В начале марта 1943 г. завод выдал 200 грамм жидкого мыла на человека, которое вскоре было израсходовано, и только в мае его выдали вновь. Остальное время мылись без него. Рабочие, не имея второй смены белья, не могли отдать его в стирку. Что касается организации питания, то его получали один раз по жировым карточкам на 24 рабочих дня, а оставшиеся дни месяца таджики оставались совершенно без горячих блюд. Все вышесказанное, в общем, во многом совпадает с трудностями жизни других рабочих. Особенностью жизни таджиков служило то, что в некоторые дни ввиду национальных обычаев они были совсем без обеда, т.к. рыбное блюдо они не употребляли, а для употребления мяса им нужно было убедиться, что оно не из свинины. Естественно за короткий период организм многих из них истощился. Руководство предприятия не думало учитывать также, что из-за длительного рабочего дня с 7 до 19 часов вечера никто из мобилизованных не мог посетить магазин. Некоторым рабочим ввиду заболеваний врачи предписали есть белый хлеб, который можно было приобрести только в магазине. И таким образом за два месяца работы 172 человека были освобождены по временной нетрудоспособности. То есть предприятие потеряло 1737 рабочих дней[47]. Следствием этого стали тревожные настроения рабочих. С ними не велась культурно-массовая работа, и не имелось никакой национальной литературы. Более того, и условия работы были неудовлетворительные. Большинство из них трудились в национальных костюмах, т.к. никакой рабочей одежды им не выдали, даже рукавиц на всех не хватило.

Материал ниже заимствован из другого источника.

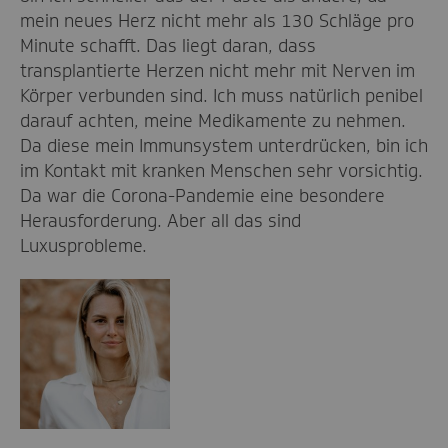
mein neues Herz nicht mehr als 130 Schläge pro
Minute schafft. Das liegt daran, dass
transplantierte Herzen nicht mehr mit Nerven im
Körper verbunden sind. Ich muss natürlich penibel
darauf achten, meine Medikamente zu nehmen.
Da diese mein Immunsystem unterdrücken, bin ich
im Kontakt mit kranken Menschen sehr vorsichtig.
Da war die Corona-Pandemie eine besondere
Herausforderung. Aber all das sind
Luxusprobleme.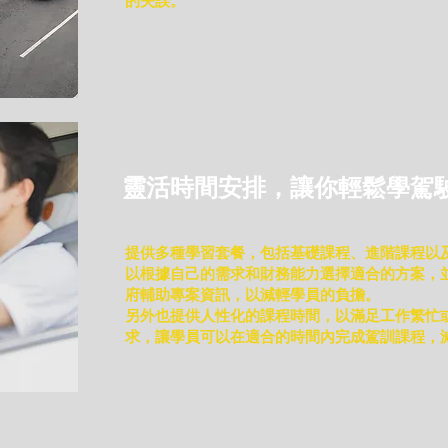
的失誤。
靈活時間安排，讓你輕鬆學駕
提供多種學習套餐，包括基礎課程、進階課程以
以根據自己的需求和財務能力選擇適合的方案，
府輔助專案資訊，以減輕學員的負擔。
另外也提供人性化的課程時間，以滿足工作繁忙
求，讓學員可以在適合的時間內完成駕訓課程，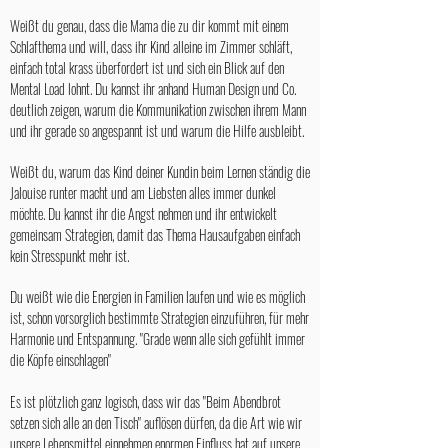
Weißt du genau, dass die Mama die zu dir kommt mit einem
Schlafthema und will, dass ihr Kind alleine im Zimmer schläft,
einfach total krass überfordert ist und sich ein Blick auf den
Mental Load lohnt. ​
Du kannst ihr anhand Human Design und Co.
deutlich zeigen, warum die Kommunikation zwischen ihrem Mann
und ihr gerade so angespannt ist und warum die Hilfe ausbleibt.
Weißt du, warum das Kind deiner Kundin beim Lernen ständig die
Jalouise runter macht und am Liebsten alles immer dunkel
möchte. Du kannst ihr die Angst nehmen und ihr entwickelt
gemeinsam Strategien, damit das Thema Hausaufgaben einfach
kein Stresspunkt mehr ist.
Du weißt wie die Energien in Familien laufen und wie es möglich
ist, schon vorsorglich bestimmte Strategien einzuführen, für mehr
Harmonie und Entspannung. "Grade wenn alle sich gefühlt immer
die Köpfe einschlagen"
Es ist plötzlich ganz logisch, dass wir das "Beim Abendbrot
setzen sich alle an den Tisch" auflösen dürfen, da die Art wie wir
unsere Lebensmittel einnehmen enormen Einfluss hat auf unsere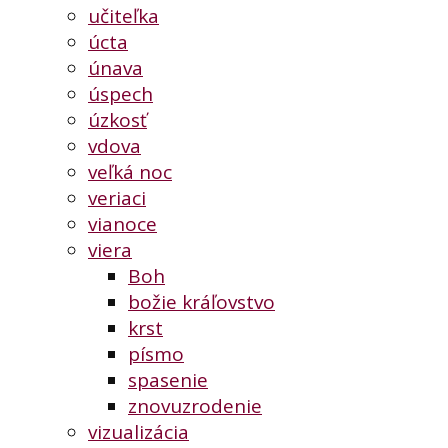
učiteľka
úcta
únava
úspech
úzkosť
vdova
veľká noc
veriaci
vianoce
viera
Boh
božie kráľovstvo
krst
písmo
spasenie
znovuzrodenie
vizualizácia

В основном этих людей использовали на подсобных работах[48], возможно, именно по этой причине существование мобилизованных не слишком заботило руководство предприятия.

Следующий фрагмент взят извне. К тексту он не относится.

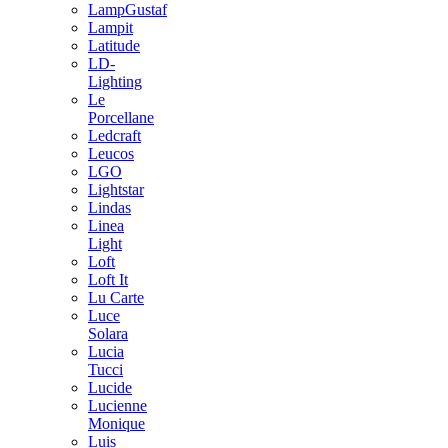
LampGustaf
Lampit
Latitude
LD-
Lighting
Le
Porcellane
Ledcraft
Leucos
LGO
Lightstar
Lindas
Linea
Light
Loft
Loft It
Lu Carte
Luce
Solara
Lucia
Tucci
Lucide
Lucienne
Monique
Luis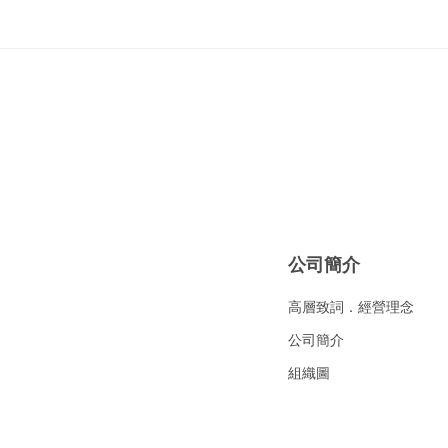
公司簡介
高層致詞．經營理念
公司簡介
組織圖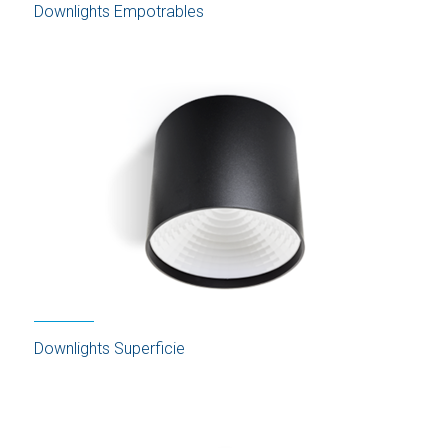
Downlights Empotrables
Downlights Superficie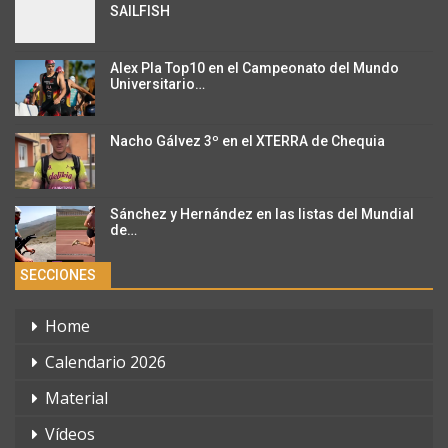
SAILFISH
Alex Pla Top10 en el Campeonato del Mundo
Universitario…
Nacho Gálvez 3º en el XTERRA de Chequia
Sánchez y Hernández en las listas del Mundial
de…
SECCIONES
Home
Calendario 2026
Material
Vídeos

Показателен описанный партийным инструктором Ладонцевым случай, который выглядит не только аморальным, но и иррациональным с экономической точки зрения. В отчете Ладонцева рассказывается о молодой стахановке Бабашовой. В сентябре 1942 г. у нее возникла необходимость отъезда на родину за теплой одеждой. Она обратилась к начальнику цеха Самойлову с просьбой о разрешении отпуска на один день. Ее просьбу поддержал председатель профкома тов. Миронов, но в отпуске ей было отказано. Так как Бабашова страдала болезнью рук от уколов стружкой, она смогла получить освобождение по болезни и уехала на родину. По возвращении сверловщицу перевели на фрезерный станок, где она никогда не работала. Перевести ее обратно не удалось даже после вмешательства секретаря ВЛКСМ Свиридова и председателя профкома Миронова. Зам. начальника цеха Солнцев заявил, что если Бабашова еще раз заболеет, то будет переведена в уборщицы. Инструктору Ладонцеву Самойлов объяснил перевод Бабашовой на другой станок производственной необходимостью. Ладонцев с этим не согласился и сделал вывод, что это сделано из мести[49]. Нерациональное использование труда стахановки Бабашовой нельзя списать на военные условия. Данный эпизод свидетельствует о сложностях межличностных отношений, которые проявлялись и в суровые военные годы.

Одной из причин опозданий рабочих на предприятия был транспорт, ходивший с перебоями. Многие из трудящихся проживали не в самом городе, а в соседних деревнях и селах, из-за чего ежедневно пользовались поездами. Многие рабочие завода имени Киркижа и машиностроительного завода НКПС вынужденно ехали в тамбурах, на подножках и даже на крышах вагонов. В поездах не было света, и это использовали воры и хулиганы. Органы милиции в забитых до отказа вагонах не могли навести порядок. Хищения и кражи стали естественным спутником каждого рейса[50].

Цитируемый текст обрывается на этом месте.